Orbital have come a long way since they first hit the charts in 1990 with Chime. Starting life as an integral part of the rave scene, they even took their name from London’s giant M25 ring-road, once trawled by expectant ravers as they awaiting coded directions to the nearest illegal party. Phil and Paul Hartnoll then witnessed the rave scene transform from its earthy beginnings into what eventually became the multi-million pound dance industry. They certainly played their part, bringing dance music to the masses during their landmark Glastonbury 1994 appearance and making it more accessible, acceptable even, to many by proving that electronic music did not always have to be uncreative, throwaway cheese.
Having ridden through dance music’s boom years, Orbital appear to symbolise the scene itself as now, in the midst of the great dance music recession, the Hartnoll brothers have decided to go their separate ways (just on a professional basis of course). Tonight’s gig is the first of a mini farewell tour that also includes a final Glastonbury goodbye, but there’s the small matter of Euro 2004 to contend with first as the start of the show is delayed by England’s painful penalty collapse to Portugal.
When Orbital do finally take to the stage we are treated to a kind of greatest hits set, starting with the gentle opener, The Girl With The Sun In Her Head. This is followed by choral sunrise track, Belfast, a beat-heavy version of The Box, a storming rendition of acid metal beast Satan and a new take on crowd pleasing live favourite, Halcyon. Orbital play their usual live trick of dropping Bon Jovi‘s You Give Love a Bad Name and Belinda Carlisle‘s Heaven Is A Place On Earth into the middle of Halcyon but they take the joke even further tonight, introducing The Darkness‘ I Believe In A Thing Called Love into the mix too. And it fits like a spandex glove.
A couple of new tracks from The Blue Album, their seventh album proper, also get a live airing. The buzzing bass of You Lot, featuring an apocalyptic speech from Christopher Eccleston, has the energy and edge of their earlier material and the wistful warble and uplifting chords of One Perfect Sunrise, starting off trancelike before soaring synths, reverb and kick drums kick in, is classic Orbital.
All of this is complimented by an amazing lightshow, a backdrop made up of giant rotating pill packets and, of course, the trademark light up feelers the duo wear, making them look like they have just been beamed down from some far away galaxy. They vigorously nod their way through Impact (The Earth Is Burning) for the first encore and return to the stage a second time for Doctor Who remix, Doctor?. The grand finale comes courtesy of the track that started it all, Chime, as the biggest glitter ball known to man bathes the whole crowd in golden drops of light.
The break between tunes gives proceedings a slightly fractured feel but this reminds us of the fact that Orbital’s music never really was fully embraced by the superstar DJ set. Rather than proving their downfall, however, this merely served to set them apart from the myriad of other shortlived dance acts.
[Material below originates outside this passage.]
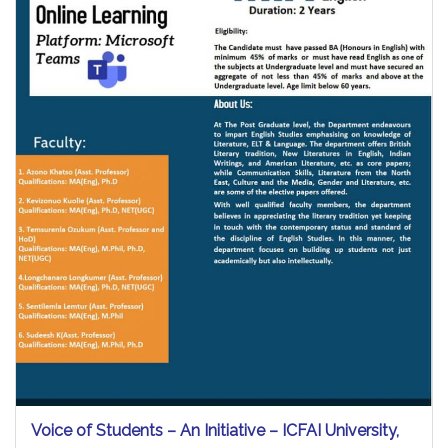
Voice of Students – An Initiative – ICFAI University,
Popular misfits perhaps, their music was never quite pigeon-holed securely in place by the dance scene or the music press.
It’s sad sometimes when a band split. Not so Orbital, two solo careers from Phil & Paul could be just the ticket as they seek to express their own increasingly divergent tastes. Yes, the new material is as good as some of their previous classics but, following two patchy and relatively aimless albums, this return to form may only have been made possible by the pressure drop that came with the knowledge this would be their long playing swansong.
Just as England bowed out earlier, so now do Orbital. Orbital, however, do it on a high. They think it’s all over. It is now.